Abstract

Multimedia content, especially videos, is expected to dominate data traffic in next-generation mobile networks. Caching popular content at the network edge, namely content helpers (base stations and access points), has emerged as a solution for low-latency content delivery. Compared with traditional wireless communication, content delivery has a key characteristic that many signals coexisting in the air carry identical popular content. However, they can interfere with each other at a receiver if their modulation-and-coding (MAC) schemes are adapted to individual channels following the classic approach. To address this issue, we present a novel idea of content adaptive MAC (CAMAC) where adapting MAC schemes to content ensures that all signals carrying identical content are encoded using an identical MAC scheme to achieve spatial MAC alignment. Consequently, interference can be harnessed as signals to improve the reliability of wireless delivery. In the remaining part of the paper, we focus on quantifying the gain that CAMAC can bring to a content-delivery network by using a stochastic-geometry model. Specifically, content helpers are distributed as a Poisson point process and each of them transmits a file from a content database based on a given popularity distribution. Given a fixed threshold on the signal-to-interference ratio for successful transmission, it is discovered that the successful content-delivery probability is closely related to the distribution of the ratio of two independent shot noise processes, named a shot-noise ratio.

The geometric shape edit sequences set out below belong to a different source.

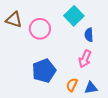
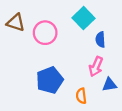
orange semicircle: (72, 85) -> (81, 96), turned -32
blue triangle: (91, 88) -> (109, 85), moved

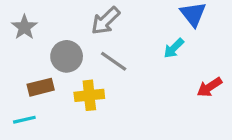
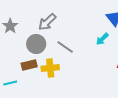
gray arrow: (106, 21) -> (47, 22), moved
brown rectangle: (41, 87) -> (29, 65), moved

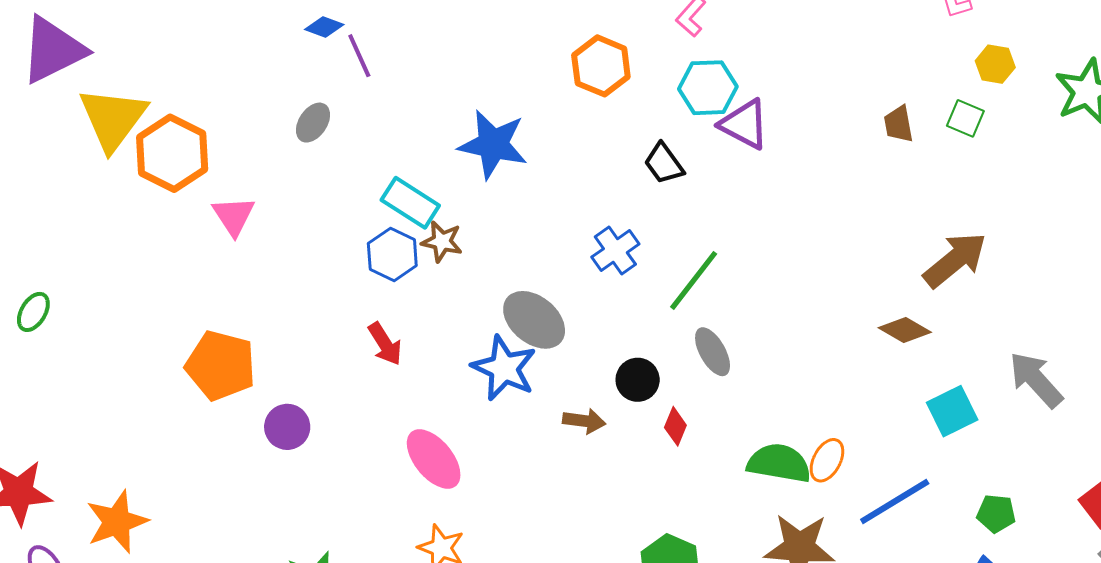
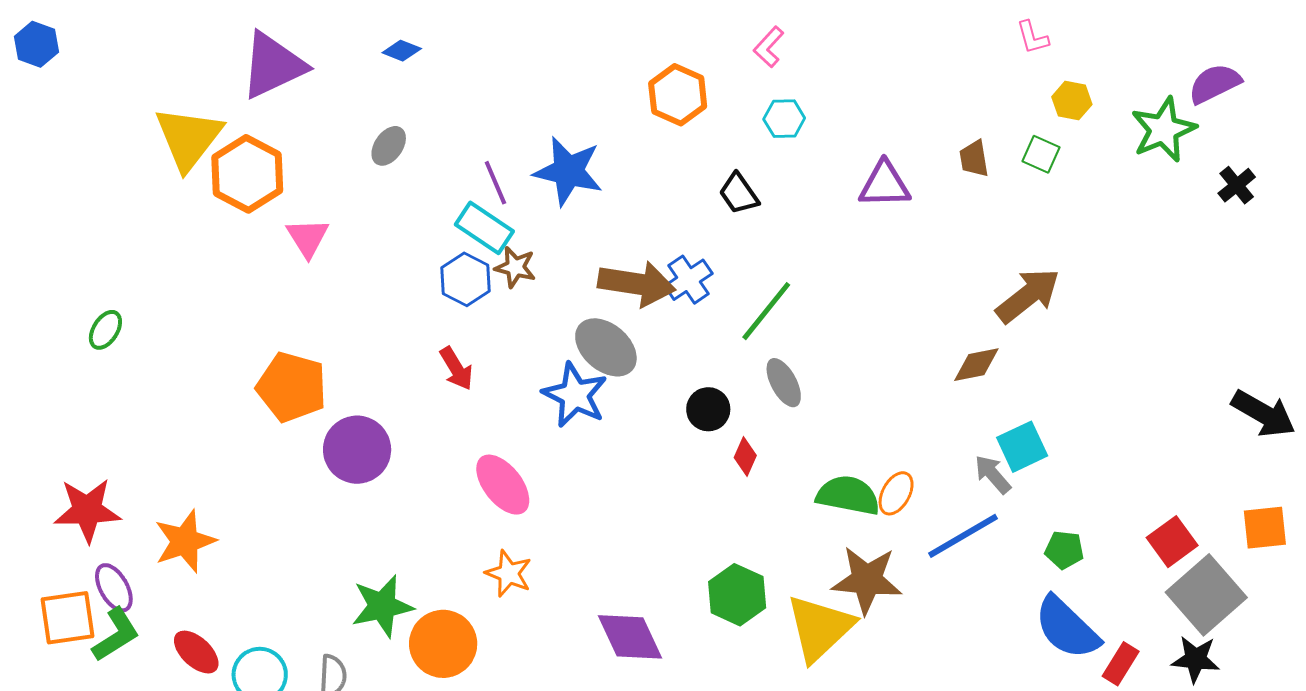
purple triangle: (53, 50) -> (273, 65), moved
purple line: (359, 56) -> (495, 183), moved
cyan hexagon: (708, 88) -> (784, 119), size x0.7
purple triangle: (744, 124) -> (885, 185), moved, turned -30
brown diamond: (905, 330) -> (976, 365), turned -42
gray arrow: (1036, 380) -> (993, 474), moved, size x0.7
brown arrow: (584, 421) -> (637, 284), moved, size x1.8
purple circle: (287, 427) -> (357, 450), size x1.5

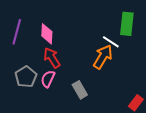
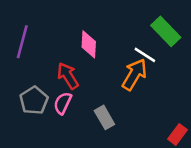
green rectangle: (127, 24) -> (166, 31), turned -50
pink diamond: (47, 34) -> (89, 44), moved

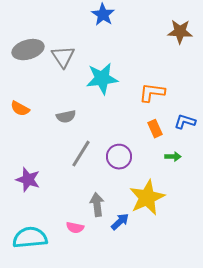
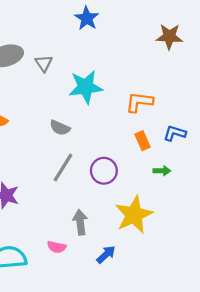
gray triangle: (63, 57) -> (44, 63), size x0.7
gray semicircle: (66, 117) -> (60, 128), moved, turned 36
blue arrow: (120, 222) -> (106, 254), moved

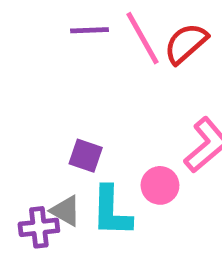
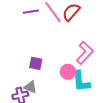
cyan L-shape: (111, 211) -> (81, 81), moved

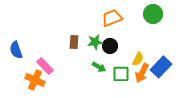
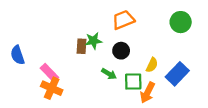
green circle: (153, 14) -> (181, 22), moved
green star: (95, 42) -> (94, 41), moved
orange arrow: (142, 73) -> (148, 93), moved
orange cross: (35, 80) -> (52, 88), moved

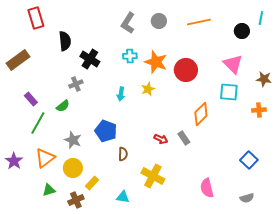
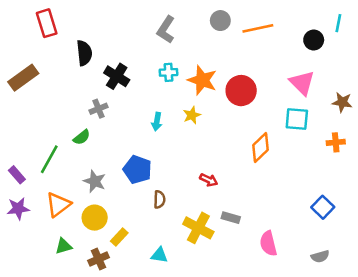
gray circle: (159, 21) -> (220, 21), moved
purple rectangle: (31, 99) -> (17, 175), moved
gray rectangle: (184, 138) -> (231, 218), moved, turned -40
purple star: (14, 161) -> (18, 208), turned 30

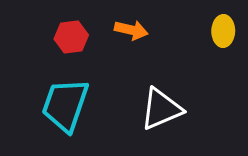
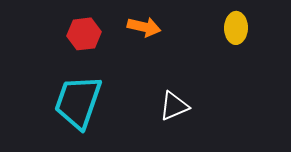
white triangle: (161, 109) -> (174, 106), size x0.7

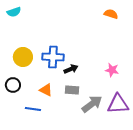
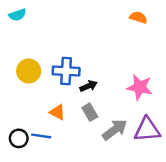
pink star: (112, 70) -> (140, 87), size x1.5
black circle: (13, 85) -> (19, 138), moved
gray rectangle: (72, 90) -> (90, 112), turned 56

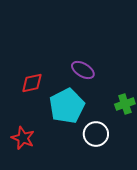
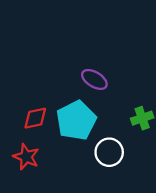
red diamond: (32, 83) -> (35, 118), moved

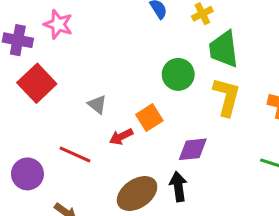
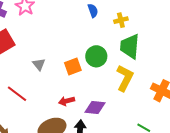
orange square: (149, 118) -> (73, 66), moved
red arrow: (121, 137) -> (67, 101), moved

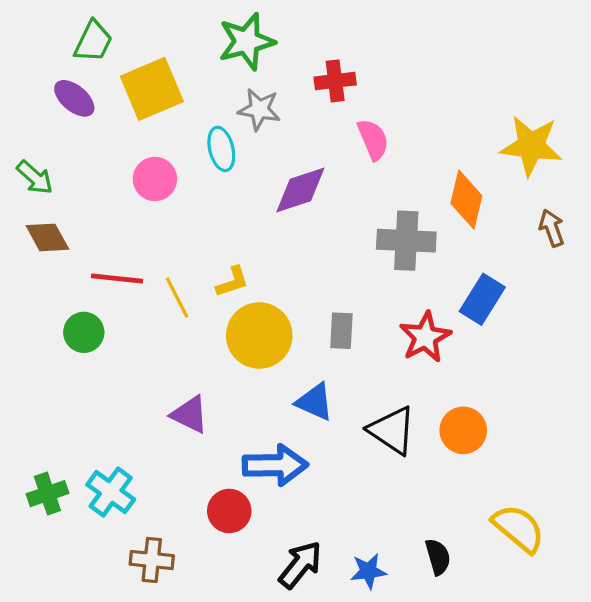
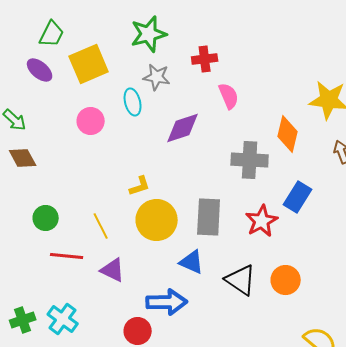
red line: (117, 279) -> (67, 256), moved
yellow line: (177, 298) -> (101, 226), moved
gray rectangle: (341, 331) -> (209, 217), size x1.6

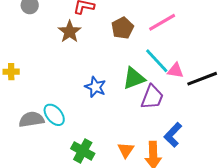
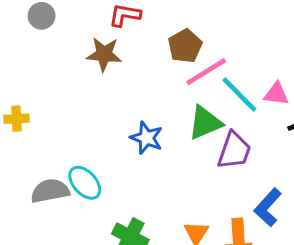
pink line: (162, 22) -> (206, 72), moved
brown star: (70, 32) -> (104, 54), turned -30
pink triangle: (175, 70) -> (276, 94), moved

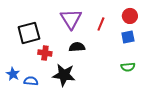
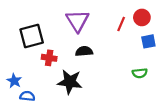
red line: (101, 24) -> (121, 24), moved
blue square: (128, 37) -> (148, 41), moved
blue semicircle: (31, 81) -> (27, 96), moved

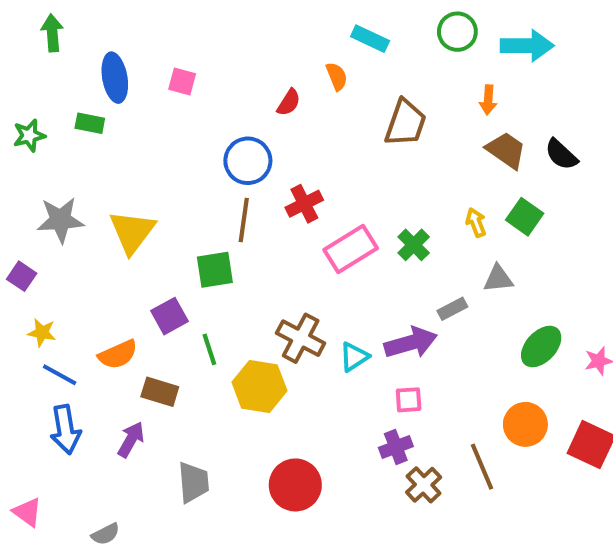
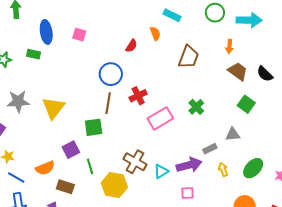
yellow arrow: (476, 222) -> (223, 170), moved
green cross: (414, 245) -> (196, 107), moved

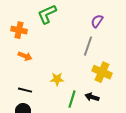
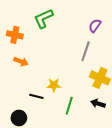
black line: (25, 90) -> (36, 96), moved
black arrow: (92, 97) -> (98, 104), moved

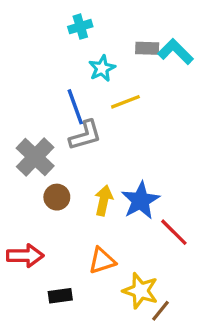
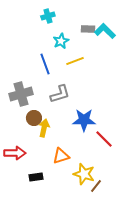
gray L-shape: (85, 135) -> (60, 94), moved
gray cross: (35, 157) -> (21, 94), turned 30
yellow arrow: (104, 200) -> (44, 128), moved
blue star: (140, 200) -> (84, 120), turned 30

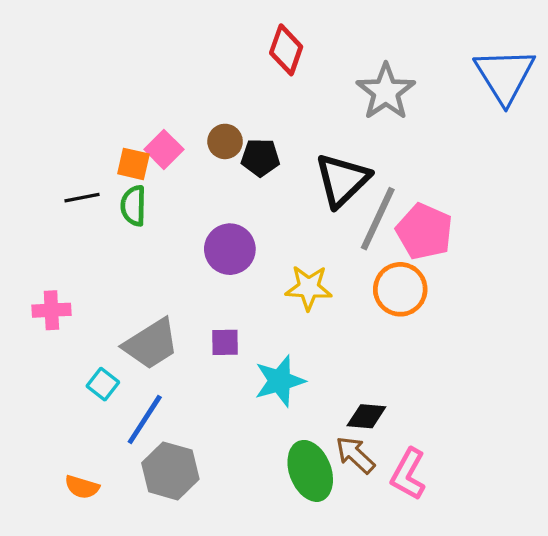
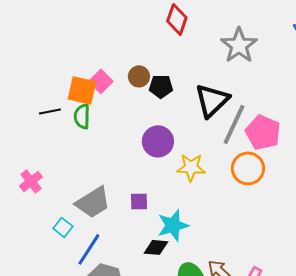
orange square: (133, 164) -> (82, 90), size x1.4
purple circle: (230, 249) -> (158, 141), moved
pink cross: (51, 310) -> (31, 181), turned -35
black diamond: (366, 416) -> (156, 247), moved

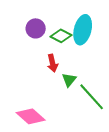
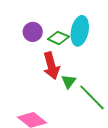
red arrow: (52, 63) -> (51, 66), size x1.5

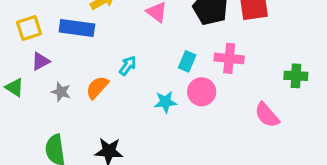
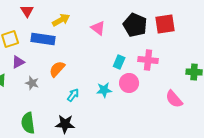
cyan arrow: (128, 66) -> (73, 95), moved
orange semicircle: (97, 87) -> (57, 69), moved

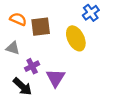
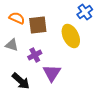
purple cross: (32, 66) -> (35, 55), moved

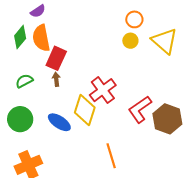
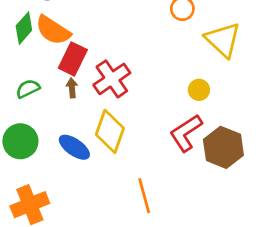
orange semicircle: (41, 38) -> (53, 30), turned -48
yellow circle: (130, 41) -> (199, 90), moved
red cross: (103, 90) -> (112, 79), moved

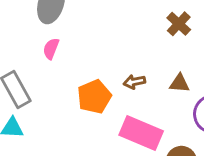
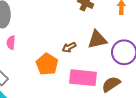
brown triangle: (179, 83) -> (97, 40), size x1.5

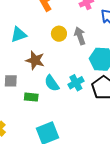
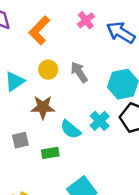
yellow circle: (59, 34) -> (48, 70), moved
gray arrow: (80, 36) -> (79, 72), moved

The distribution itself is an open mathematical problem that we tackle in this work. Using stable-distribution theory and tools from stochastic geometry, the distribution function is derived in closed form. Extending the result in the context of content-delivery networks with CAMAC yields the content-delivery probability in different closed forms. In addition, the gain in the probability due to CAMAC is shown to grow with the level of skewness in the content popularity distribution.